A new website called HackerLeaks, reportedly launched last week by members of hacker-activist collective Anonymous, invites users to submit hacked data for analysis and publication.
Similar to the whistleblower website WikiLeaks, HackerLeaks operatives “receive documents through anonymous submission channel, analyze them, and then distribute them to the press,” Forbes's Andy Greenberg reported on Thursday.
The organization’s official mission statement, available on the HackerLeaks website (here), reads,
“In both security as well as overall strategy, HackerLeaks is closely modeled on WikiLeaks. Our first priority is to provide a safe, secure - and anonymous way for hackers to disclose sensitive information. Our team of analysts first carefully screens each submission for any possible trace of the senders identity. Our second commitment is to ensure that each and every leak receives the maximum exposure possible in order to achieve the most profound political impact for the risks taken by those submitting material. To that end, we work with media outlets all over the world.”
Amidst recent Internet security breaches, independent hackers have been utilizing sites such as Pastebin to release compromised data.

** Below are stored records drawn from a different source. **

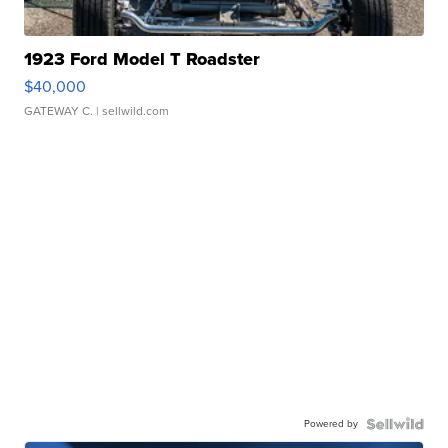
1923 Ford Model T Roadster
$40,000
GATEWAY C.
| sellwild.com
Powered by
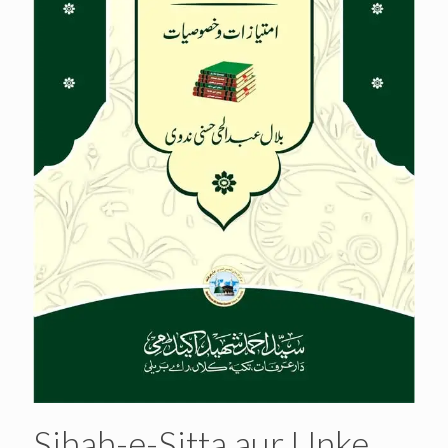
Sihah-e-Sitta aur Unke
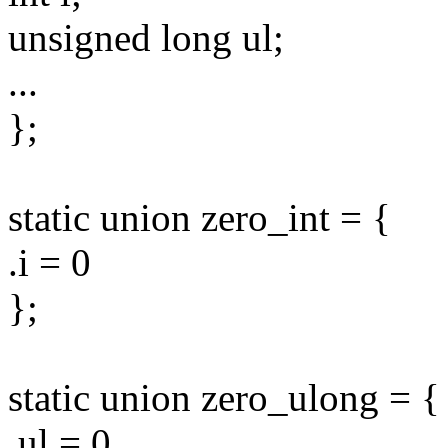
unsigned long ul;
...
};
static union zero_int = {
.i = 0
};
static union zero_ulong = {
.ul = 0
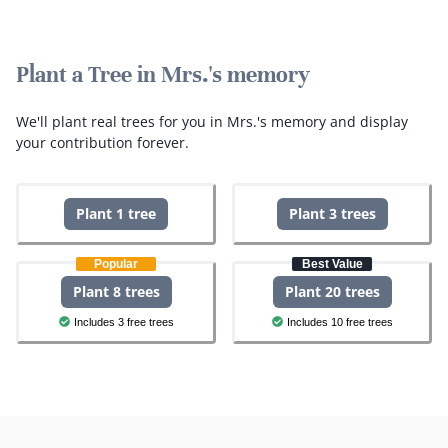
Plant a Tree in Mrs.'s memory
We'll plant real trees for you in Mrs.'s memory and display
your contribution forever.
Plant 1 tree
Plant 3 trees
Popular
Best Value
Plant 8 trees
Plant 20 trees
Includes 3 free trees
Includes 10 free trees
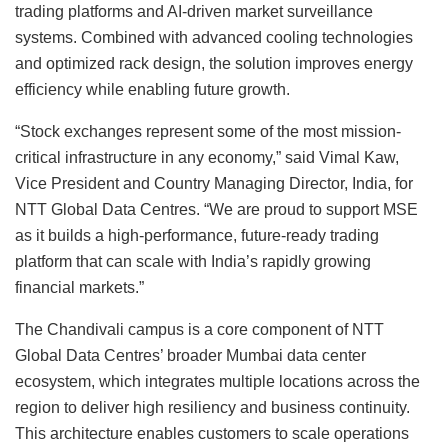
trading platforms and AI-driven market surveillance
systems. Combined with advanced cooling technologies
and optimized rack design, the solution improves energy
efficiency while enabling future growth.
“Stock exchanges represent some of the most mission-
critical infrastructure in any economy,” said Vimal Kaw,
Vice President and Country Managing Director, India, for
NTT Global Data Centres. “We are proud to support MSE
as it builds a high-performance, future-ready trading
platform that can scale with India’s rapidly growing
financial markets.”
The Chandivali campus is a core component of NTT
Global Data Centres’ broader Mumbai data center
ecosystem, which integrates multiple locations across the
region to deliver high resiliency and business continuity.
This architecture enables customers to scale operations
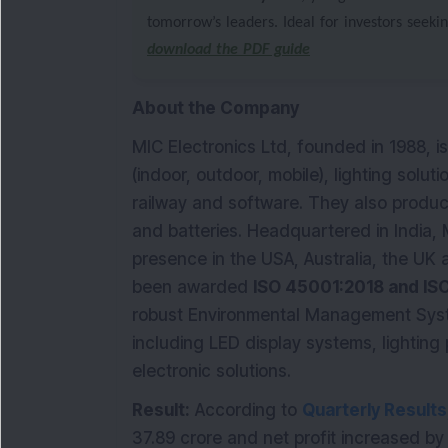
tomorrow’s leaders. Ideal for investors seeki
download the PDF guide
About the Company
MIC Electronics Ltd, founded in 1988, i
(indoor, outdoor, mobile), lighting solut
railway and software. They also produ
and batteries. Headquartered in India, 
presence in the USA, Australia, the UK 
been awarded
ISO 45001:2018 and IS
robust Environmental Management Syste
including LED display systems, lighting
electronic solutions.
Result:
According to
Quarterly Results
37.89 crore and net profit increased by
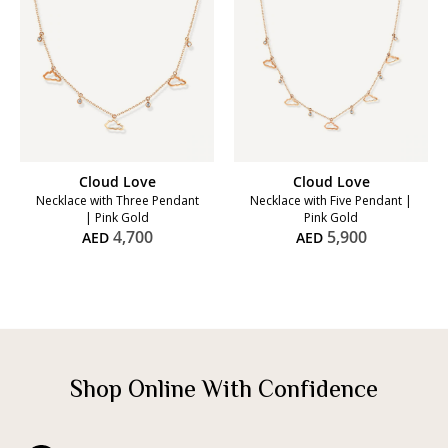
Cloud Love
Cloud Love
Necklace with Three Pendant
Necklace with Five Pendant |
| Pink Gold
Pink Gold
4,700
5,900
AED
AED
Shop Online With Confidence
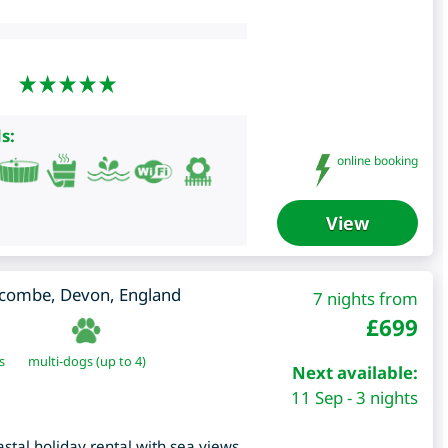
s:
online booking
View
lcombe
,
Devon
,
England
7 nights from
£
699
s
multi-dogs (up to 4)
Next available:
11 Sep - 3 nights
astal holiday rental with sea views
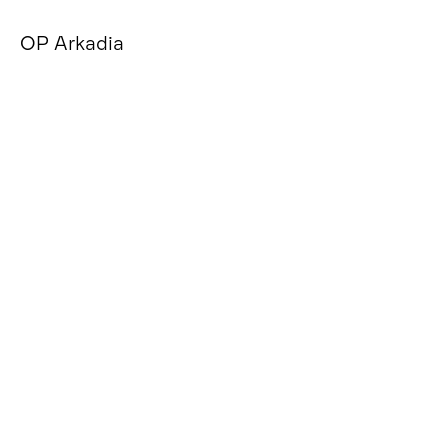
OP Arkadia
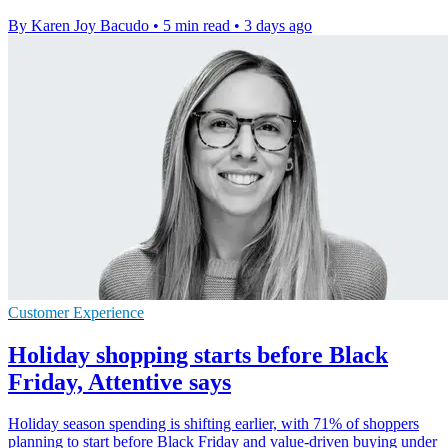
By Karen Joy Bacudo
•
5 min read
•
3 days ago
Customer Experience
Holiday shopping starts before Black
Friday, Attentive says
Holiday season spending is shifting earlier, with 71% of shoppers
planning to start before Black Friday and value-driven buying under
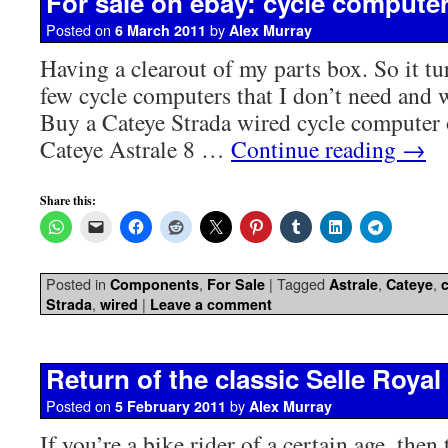
For sale on ebay: cycle compute
Posted on
by
6 March 2011
Alex Murray
Having a clearout of my parts box. So it tur
few cycle computers that I don’t need and
Buy a Cateye Strada wired cycle computer
Cateye Astrale 8 …
Continue reading
→
Share this:
Posted in
,
|
Tagged
,
,
Components
For Sale
Astrale
Cateye
,
|
Strada
wired
Leave a comment
Return of the classic Selle Royal
Posted on
by
5 February 2011
Alex Murray
If you’re a bike rider of a certain age, then 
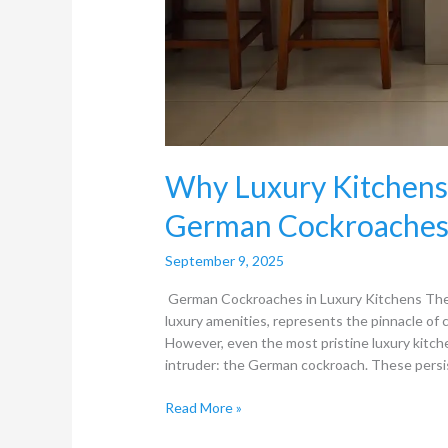
Why Luxury Kitchens 
German Cockroaches
September 9, 2025
German Cockroaches in Luxury Kitchens The 
luxury amenities, represents the pinnacle of
However, even the most pristine luxury kitche
intruder: the German cockroach. These persi
Read More »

HackerLeaks, on the other hand, claims to provide an added incentive, offering “maximum exposure and political impact” as a result of such "leaks".
“We just wanted to make our own offering, compete in the disclosure marketplace and maybe fill a unique role if we can,” says a HackerLeaks representative who spoke to Greenberg over instant message.
As of this writing, there has been one anonymous submission to HackerLeaks –– a leak containing personal information of Orlando officials. Time will tell whether or not more hackers will utilize HackerLeaks in order to publicize the data that they’ve taken.
Anonymous has reportedly launched a "war" against the city of Orlando to voice disapproval over the arrests of non-profit workers who distribute food to the homeless without obtaining permits from the city. The group claimed that it will target "city web assets," and apparently downed the Orlando Florida Guide soon thereafter.